Task statement :: Set down every record below exactly as it stands, minus the pictures.
*** Opening Information shown ***
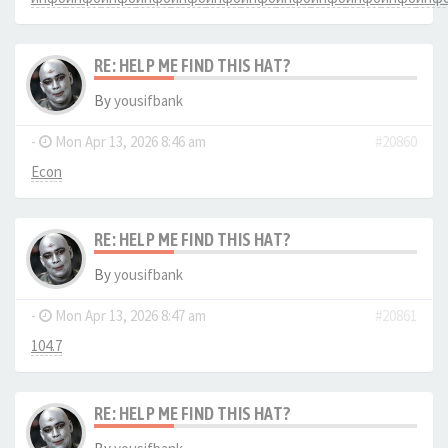
RE: HELP ME FIND THIS HAT?
By
yousifbank
-
Mon Apr 13, 2026 8:46 am
#20860
Econ
RE: HELP ME FIND THIS HAT?
By
yousifbank
-
Mon Apr 13, 2026 8:47 am
#20861
104.7
RE: HELP ME FIND THIS HAT?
*** Closing Information shown ***
Written answer ::
RE: HELP ME FIND THIS HAT?
By
yousifbank
-
Mon Apr 13, 2026 8:46 am
#20860
Econ
RE: HELP ME FIND THIS HAT?
By
yousifbank
-
Mon Apr 13, 2026 8:47 am
#20861
104.7
RE: HELP ME FIND THIS HAT?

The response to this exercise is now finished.